Study material:
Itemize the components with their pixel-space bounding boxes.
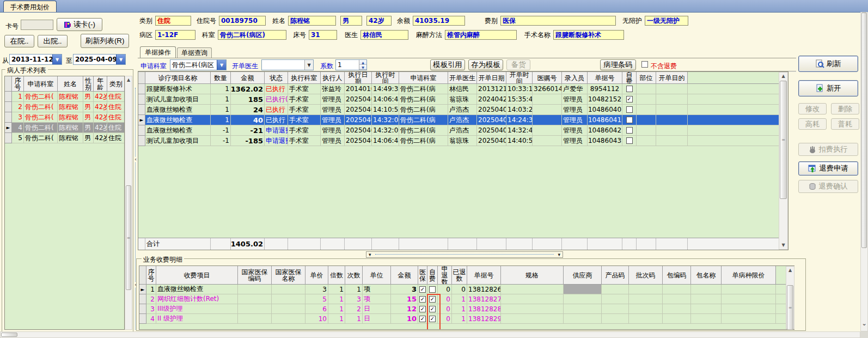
new-order-button[interactable]: 新开 (798, 80, 858, 96)
chevron-down-icon[interactable]: ▼ (52, 55, 62, 64)
table-row[interactable]: 1骨伤二科(陈程铭男42岁住院 (5, 92, 124, 102)
main-content: 卡号 读卡(-) 在院.. 出院.. 刷新列表(R) 从 2013-11-12 … (0, 12, 860, 331)
cell: 0 (438, 294, 452, 304)
column-header: 单位 (363, 266, 391, 285)
tab-bill-operation[interactable]: 单据操作 (140, 46, 176, 58)
cell: ✓ (418, 304, 427, 314)
horizontal-splitter[interactable]: ▾ ▾ (366, 251, 563, 258)
cell: 42岁 (94, 102, 107, 112)
admission-no-field[interactable]: 00189750 (219, 16, 266, 26)
surgery-name-field[interactable]: 跟腱断裂修补术 (553, 30, 624, 40)
table-row[interactable]: 4II 级护理1011日10✓✓0113812829 (139, 314, 794, 324)
tab-surgery-fee-pricing[interactable]: 手术费用划价 (3, 1, 57, 12)
charge-detail-scrollbar[interactable]: ▲ ≡ (786, 266, 794, 329)
dept-label: 科室 (202, 31, 215, 40)
spinner-arrows-icon[interactable]: ▲▼ (359, 60, 366, 70)
collapse-left-icon[interactable]: ‹ (133, 156, 138, 162)
normal-consumable-button[interactable]: 普耗 (831, 118, 859, 130)
name-field[interactable]: 陈程铭 (288, 16, 336, 26)
table-row[interactable]: ►1血液微丝蚴检查311项3✓0013812826 (139, 285, 794, 294)
self_pay-checkbox[interactable] (626, 117, 633, 123)
ins-checkbox[interactable]: ✓ (419, 316, 426, 322)
cell: 3 (305, 285, 328, 294)
refresh-button[interactable]: 刷新 (798, 56, 858, 72)
tab-bill-query[interactable]: 单据查询 (177, 47, 212, 58)
to-date-picker[interactable]: 2025-04-09 ▼ (73, 54, 126, 65)
table-row[interactable]: 测试儿童加收项目1185已执行(手术室管理员2025040914:06:43骨伤… (138, 94, 788, 105)
self-checkbox[interactable]: ✓ (429, 296, 436, 303)
row-selector (139, 294, 146, 304)
chevron-down-icon[interactable]: ▼ (304, 60, 313, 70)
escort-field[interactable]: 一级无陪护 (645, 16, 688, 26)
from-date-picker[interactable]: 2013-11-12 ▼ (9, 54, 62, 65)
cell: 1 (211, 115, 231, 125)
refund-confirm-button[interactable]: 退费确认 (798, 180, 858, 193)
refund-apply-button[interactable]: 退费申请 (798, 161, 858, 176)
window-vertical-scrollbar[interactable]: ⌄ (860, 12, 868, 331)
self-checkbox[interactable]: ✓ (429, 306, 436, 312)
ward-field[interactable]: 1-12F (155, 30, 195, 40)
apply-dept-select[interactable]: 骨伤二科(病区 ▼ (170, 59, 227, 70)
table-row[interactable]: 2骨伤二科(陈程铭男42岁住院 (5, 102, 124, 112)
window-horizontal-scrollbar[interactable] (0, 331, 860, 338)
coefficient-stepper[interactable]: 1 ▲▼ (335, 59, 367, 70)
collapse-down-icon[interactable]: ▾ (369, 252, 371, 257)
table-row[interactable]: 跟腱断裂修补术11362.02已执行手术室张益玲2014010214:49:32… (138, 84, 788, 94)
table-row[interactable]: ►血液微丝蚴检查140已执行手术室管理员2025040914:32:09骨伤二科… (138, 115, 788, 125)
save-as-template-button[interactable]: 存为模板 (468, 59, 503, 70)
self_pay-checkbox[interactable] (626, 137, 633, 144)
anesthesia-field[interactable]: 椎管内麻醉 (445, 30, 517, 40)
bed-field[interactable]: 31 (309, 30, 337, 40)
in-hospital-button[interactable]: 在院.. (4, 35, 34, 47)
treatment-table-scrollbar[interactable]: ▲ ≡ ▼ (779, 72, 788, 250)
exclude-refund-label: 不含退费 (651, 62, 677, 71)
modify-button[interactable]: 修改 (798, 103, 827, 114)
table-row[interactable]: 测试儿童加收项目-1-185申请退费手术室管理员2025040914:06:43… (138, 136, 788, 146)
ins-checkbox[interactable]: ✓ (419, 286, 426, 293)
cell: 陈程铭 (58, 102, 83, 112)
out-hospital-button[interactable]: 出院.. (38, 35, 68, 47)
refresh-list-button[interactable]: 刷新列表(R) (81, 34, 129, 48)
cell: 已执行 (265, 84, 288, 94)
chevron-down-icon[interactable]: ▼ (116, 55, 125, 64)
cell (656, 105, 688, 115)
balance-field[interactable]: 41035.19 (413, 16, 465, 26)
deduct-execute-button[interactable]: 扣费执行 (798, 143, 858, 156)
self_pay-checkbox[interactable] (626, 86, 633, 92)
cell: 住院 (107, 92, 125, 102)
self-checkbox[interactable] (429, 286, 436, 293)
sex-field[interactable]: 男 (340, 16, 362, 26)
age-field[interactable]: 42岁 (366, 16, 392, 26)
cell: 15 (391, 294, 418, 304)
self_pay-checkbox[interactable]: ✓ (626, 96, 633, 102)
table-row[interactable]: 3骨伤二科(陈程铭男42岁住院 (5, 112, 124, 123)
card-no-input[interactable] (21, 20, 53, 30)
high-consumable-button[interactable]: 高耗 (798, 118, 827, 130)
ins-checkbox[interactable]: ✓ (419, 296, 426, 303)
category-field[interactable]: 住院 (155, 16, 191, 26)
table-row[interactable]: 5骨伤二科(陈程铭男42岁住院 (5, 133, 124, 143)
stock-button[interactable]: 备货 (506, 59, 530, 70)
chevron-down-icon[interactable]: ▼ (217, 60, 226, 70)
doctor-field[interactable]: 林信民 (360, 30, 408, 40)
order-doctor-select[interactable]: ▼ (261, 59, 314, 70)
collapse-down-icon[interactable]: ▾ (558, 252, 560, 257)
template-reference-button[interactable]: 模板引用 (430, 59, 465, 70)
ins-checkbox[interactable]: ✓ (419, 306, 426, 312)
table-row[interactable]: 2网织红细胞计数(Ret)513项15✓✓0113812827 (139, 294, 794, 304)
read-card-button[interactable]: 读卡(-) (57, 18, 102, 31)
table-row[interactable]: ►4骨伤二科(陈程铭男42岁住院 (5, 123, 124, 133)
dept-field[interactable]: 骨伤二科(病区) (218, 30, 286, 40)
table-row[interactable]: 3III级护理612日12✓✓0113812828 (139, 304, 794, 314)
fee-type-field[interactable]: 医保 (500, 16, 616, 26)
pathology-barcode-button[interactable]: 病理条码 (600, 59, 636, 70)
self-checkbox[interactable]: ✓ (429, 316, 436, 322)
exclude-refund-checkbox[interactable] (641, 61, 648, 68)
delete-button[interactable]: 删除 (831, 103, 859, 114)
table-row[interactable]: 血液微丝蚴检查124已执行手术室管理员2025040914:10:55骨伤二科(… (138, 105, 788, 115)
cell: 陈程铭 (58, 92, 83, 102)
self_pay-checkbox[interactable] (626, 106, 633, 113)
patient-list-scrollbar[interactable]: ▲ ≡ (125, 76, 132, 330)
self_pay-checkbox[interactable] (626, 127, 633, 134)
table-row[interactable]: 血液微丝蚴检查-1-21申请退费手术室管理员2025040914:32:09骨伤… (138, 125, 788, 136)
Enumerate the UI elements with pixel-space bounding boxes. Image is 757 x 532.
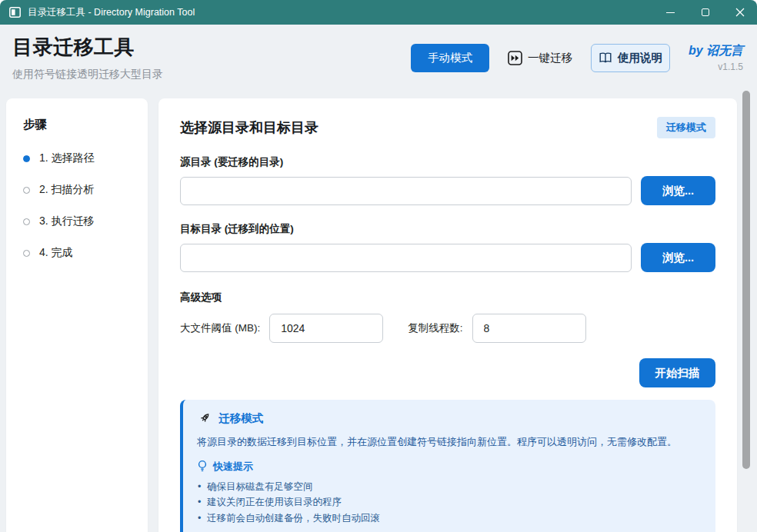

Required work: With "card" as the string to find, copy every line of the records that holds it.

Exercise solution:
card-no-input[interactable] (21, 20, 53, 30)
read-card-button[interactable]: 读卡(-) (57, 18, 102, 31)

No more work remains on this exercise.